I wanted to find out what Feminism has come to mean in the contemporary Armenian social context for the 52.98 % of my country’s population, i.e., the female contingent, more than 100 years after the term was coined. I set out to talk to ten women from my parents’ generation and ten from my own.
I started my enquiry from my own backyard, That which in journalism would be called vox populi in this case was a with casual conversations with neighbors whom I have said hi to all my life and they have warmly responded, Hi, Anul jan.
I found out that feminists are “self-actualized,” have “well-paying jobs,” or “are able to get their opinions heard in society.” For so many of my parents’ generation, Feminism as the theory of the political, economic, and social equality of the sexes is only applicable for women of certain economic standing who are able to fight for their right to stand on equal legal and business grounds with men. It was relayed to me that if men are able to provide for the needs of the family, women can dedicate themselves to housework and to raising children with a clear conscience.
“What business does a man have in the kitchen? His job is to work and provide for the family. Wouldn’t it be better if the husband made enough and his wife did not need to hold a job in her life?” I was told during one of these chats.
As for what my own generation makes of Feminism, the picture here is different. The girls can not make up their minds– is it a positive thing or not so much? “Feminism is about equal rights? I thought it was about women demanding dominance.”
I also learned that often, succumbing to public opinion, young women stopped talking about Feminism, “I was a feminist, then I gave up because it felt like I was fighting alone.”
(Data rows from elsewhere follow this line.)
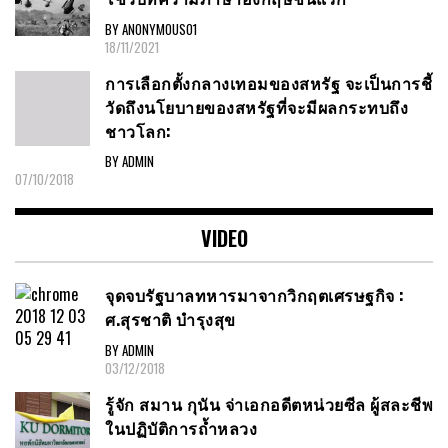
BY ANONYMOUS01
18/11/2021
การเลือกตั้งกลางเทอมของสหรัฐ จะเป็นการชี้
วัดถึงนโยบายของสหรัฐที่จะมีผลกระทบถึง
ชาวโลก:
BY ADMIN
07/10/2018
VIDEO
จุดจบรัฐบาลทหารมาจากวิกฤตเศรษฐกิจ :
ศ.สุรชาติ บำรุงสุข
BY ADMIN
03/12/2018
รู้จัก สมาน กุนัน จ่าเอกอดีตหน่วยซีล ผู้สละชีพ
ในปฏิบัติการถ้ำหลวง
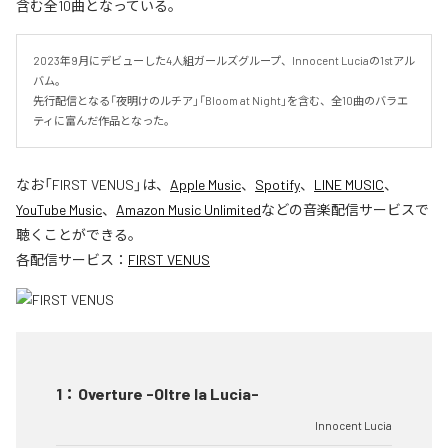
含む全10曲となっている。
2023年9月にデビューした4人組ガールズグループ、Innocent Luciaの1stアル
バム。

先行配信となる「夜明けのルチア」「Bloom at Night」を含む、全10曲のバラエ
ティに富んだ作品となった。
なお「
FIRST VENUS
」は、
Apple Music
、
Spotify
、
LINE MUSIC
、
YouTube Music
、
Amazon Music Unlimited
などの音楽配信サービスで
聴くことができる。
各配信サービス：
FIRST VENUS
1
：
Overture -Oltre la Lucia-
Innocent Lucia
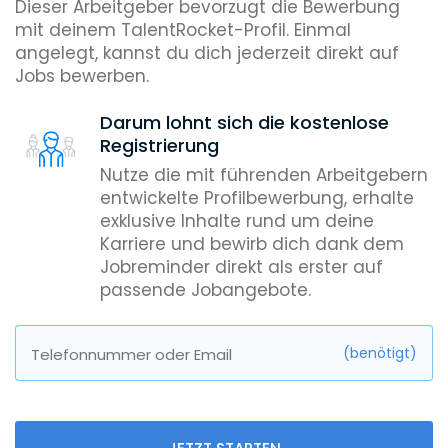
Dieser Arbeitgeber bevorzugt die Bewerbung
mit deinem TalentRocket-Profil. Einmal
angelegt, kannst du dich jederzeit direkt auf
Jobs bewerben.
Darum lohnt sich die kostenlose
Registrierung
Nutze die mit führenden Arbeitgebern
entwickelte Profilbewerbung, erhalte
exklusive Inhalte rund um deine
Karriere und bewirb dich dank dem
Jobreminder direkt als erster auf
passende Jobangebote.
(benötigt)
Telefonnummer oder Email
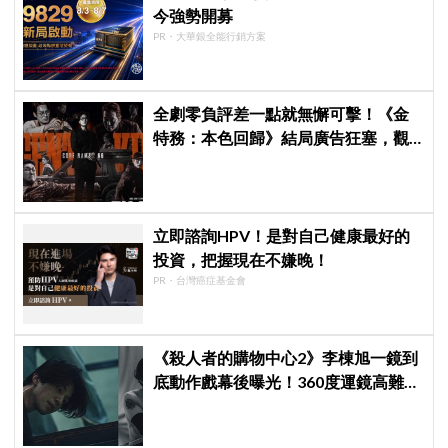
今強勢開募
PR・大華銀全能行銷方案
全劇零負評差一點就無懈可擊！《金
特務：本色回歸》結局廣告狂塞，觀
眾：唯一敗筆
立即諮詢HPV！是對自己健康最好的
投資，把握現在不嫌晚！
PR・台灣癌症基金會
《殺人者的購物中心2》李棟旭一鏡到
底動作戲幕後曝光！360度運鏡高難度
拍攝超敬業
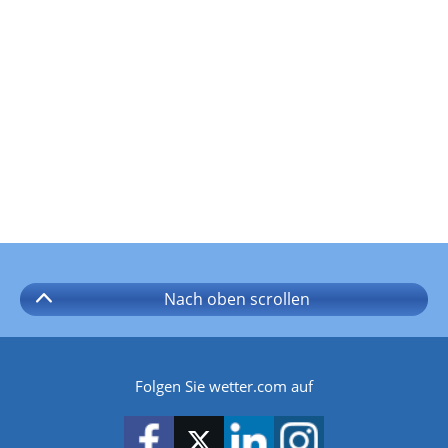
Nach oben
scrollen
Folgen Sie wetter.com auf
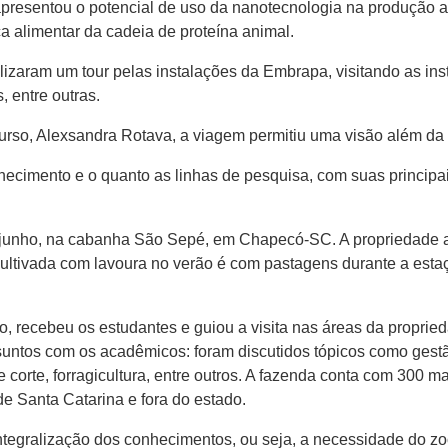
apresentou o potencial de uso da nanotecnologia na produção 
 alimentar da cadeia de proteína animal.
lizaram um tour pelas instalações da Embrapa, visitando as inst
, entre outras.
urso, Alexsandra Rotava, a viagem permitiu uma visão além da
nhecimento e o quanto as linhas de pesquisa, com suas principa
e junho, na cabanha São Sepé, em Chapecó-SC. A propriedade a
ultivada com lavoura no verão é com pastagens durante a estaçã
zo, recebeu os estudantes e guiou a visita nas áreas da proprie
suntos com os acadêmicos: foram discutidos tópicos como gestão 
corte, forragicultura, entre outros. A fazenda conta com 300 m
e Santa Catarina e fora do estado.
integralização dos conhecimentos, ou seja, a necessidade do 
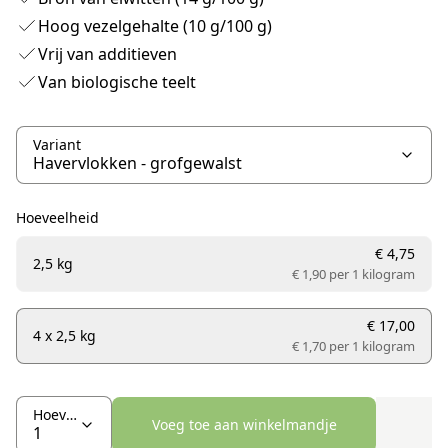
Hoog vezelgehalte (10 g/100 g)
Vrij van additieven
Van biologische teelt
Variant
Hoeveelheid
€ 4,75
2,5 kg
€ 1,90 per
1 kilogram
€ 17,00
4 x 2,5 kg
€ 1,70 per
1 kilogram
Hoeveelheid
Voeg toe aan winkelmandje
You stumble upon stories of discrimination at every step. When she was 18, Khanum Gevorgyan wanted to appeal to the village municipality for additional funding for one of her social projects. And even when she wanted to give back to her community she had to hear the word “shameful”. What business could a girl have going to the municipality on her own? But the municipality is there for all, regardless of sex, and Khanum went anyway.
This biased behaviour and the derogatory use of the word “girl” by so many is what pushed Khanum to call herself a feminist. “For me, it is catastrophic to hear people say that it is a shame I was not born a boy. I know there are physical and physiological differences between men and women, but I can not tolerate it when women are undermined. Stereotypes make me angry and I compel myself to fight them every waking minute,” says Khanum.
A hands-on member of civil society, Lara Aharonian, who heads the Women’s Resource Center, points out that the beauty standards set for women are already cause for women to undermine themselves. As for the role of women in society, most often, not having a son is considered a misfortune in an Armenian family. This speaks volumes about how society prefers boys to girls. “People also often believe that feminists are gay and hate men, meanwhile the whole point of the Feminist Movement was to achieve equality of opportunity between the sexes,” says Aharonian. “People are often surprised when they find out that I have four children– but you are a feminist, they say. And I say, yes, I’m a feminist and I want my children to live in a world where people are not oppressed because of gender. Many believe that I want to establish a matriarchy but matriarchy and patriarchy are the same thing to me. Feminism is not about dominance, it is about getting rid of discrimination.” In Armenia, feminists are fighting to have women’s opinions be taken into consideration in any situation.
Both Gevorgyan and Aharonyan, despite the age difference, insist that the feeling of inferiority in women takes its roots in childhood, when girls are thought to be delicate, fragile; they can not play with boys unless there are other girls playing also; that when a man expresses an opinion it is not appropriate for women to disagree. Aharonian gives an example: Girls are put in dresses and told they can not climb trees, boys wear pants and are encouraged to play in the mud (Let him toughen up). And when a woman is assaulted, the first thing people ask is, ‘Why was she there at such a late hour?’ or ‘Why was her outfit so short?’ – What does it matter? The fault lies with the perpetrator,” says Aharonian.
At 16 I learned that gender discrimination can be the cause of complex problems. At the program where I was one of the scholarship recipients, the number of female laureates has for years been larger than that of male recipients, which is evidence of our hard work, stubbornness and proactiveness.
I do not smoke, and do not intend to dye my hair blue* but discrimination finds me anyway. I often wonder, what would happen when I’m standing at a fork in the road again? What would the next 16-year-old do when she hits the invisible wall built by society? Will she succumb to “tradition” or will the equality of the sexes score one more poin.